Without anything else to grab my attention, I stared out the window and watched the terrain pass below me. As we flew, the mountains of Washington rose up from a smokey haze of low lying misty clouds, reminding me of fresh charcoal briquettes lying in a bed of ashes. The terrain then morphed into a maze of inlets and passages that crept, and seeped in, from the Pacific Ocean to our west. A minagere of lakes of all shapes and sizes filled the recesses of still growing mountains pushed up from the ocean’s depths, many of which were dusted with stubborn snow.

When it came time for refreshments, Mr. Murphy paid us (me) a visit.
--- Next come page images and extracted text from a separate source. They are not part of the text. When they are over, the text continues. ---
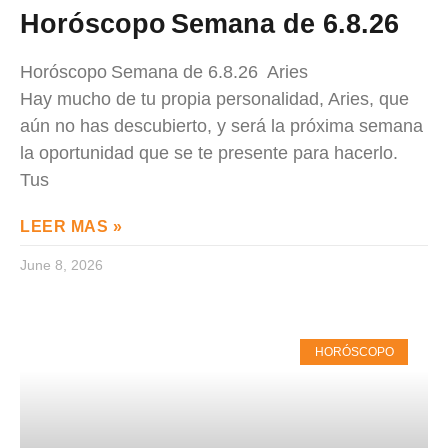
Horóscopo Semana de 6.8.26
Horóscopo Semana de 6.8.26 Aries
Hay mucho de tu propia personalidad, Aries, que
aún no has descubierto, y será la próxima semana
la oportunidad que se te presente para hacerlo.
Tus
LEER MAS »
June 8, 2026
HORÓSCOPO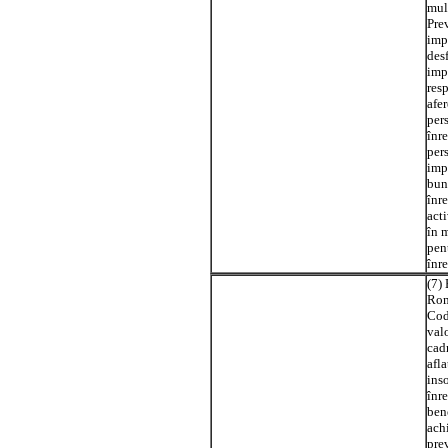
mul
Prev
imp
des
impo
res
afer
per
înre
per
imp
bunu
înre
acti
în m
pent
înre
(7) 
Rom
Cod
valo
cadr
afl
inso
înre
ben
achi
prev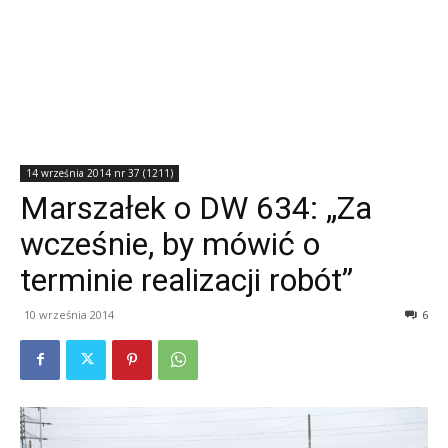
14 września 2014 nr 37 (1211)
Marszałek o DW 634: „Za
wcześnie, by mówić o
terminie realizacji robót”
10 września 2014
6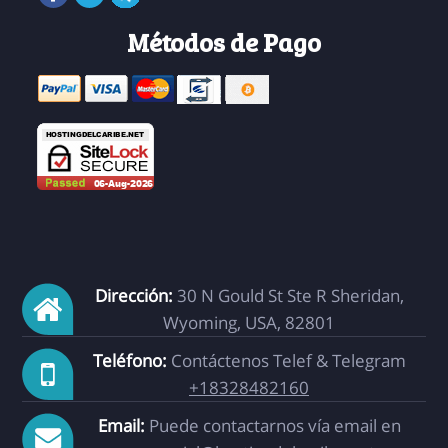
Métodos de Pago
Dirección:
30 N Gould St Ste R Sheridan,
Wyoming, USA, 82801
Teléfono:
Contáctenos Telef & Telegram
+18328482160
Email:
Puede contactarnos vía email en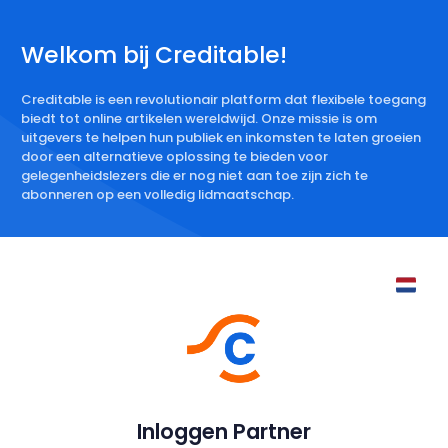
Welkom bij Creditable!
Creditable is een revolutionair platform dat flexibele toegang
biedt tot online artikelen wereldwijd. Onze missie is om
uitgevers te helpen hun publiek en inkomsten te laten groeien
door een alternatieve oplossing te bieden voor
gelegenheidslezers die er nog niet aan toe zijn zich te
abonneren op een volledig lidmaatschap.
Inloggen Partner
No sooner did I pick up my cranberry juice to take my first sip (trying to stay away from soda) and thereby quench my dry throat and vitamin C starved gullet, the cup slipped from my fingers and the entire contents washed over me like a rougue wave. (See what happens when one doesn’t give full attention to the safety talk!) Paul, after giving me the “now why’d you go and do that” look, tried to hail the flight attendant for a rag to sop up my mess, but alas she was too engrossed filling other’s drink orders (while I had wasted mine on my lap). Eventually a heap of napkins was tossed my way, but it was too late. My jeans had soaked up the red bittersweet liquid, as well as my new shoes of which I regret not chosing the waterproof versions.

I can’t help but notice as I “dry”, that I now smell as though I pissed myself. Kinda ironic considering what most people drink cranberry juice for. Awesome. F-U Mr. Murphy!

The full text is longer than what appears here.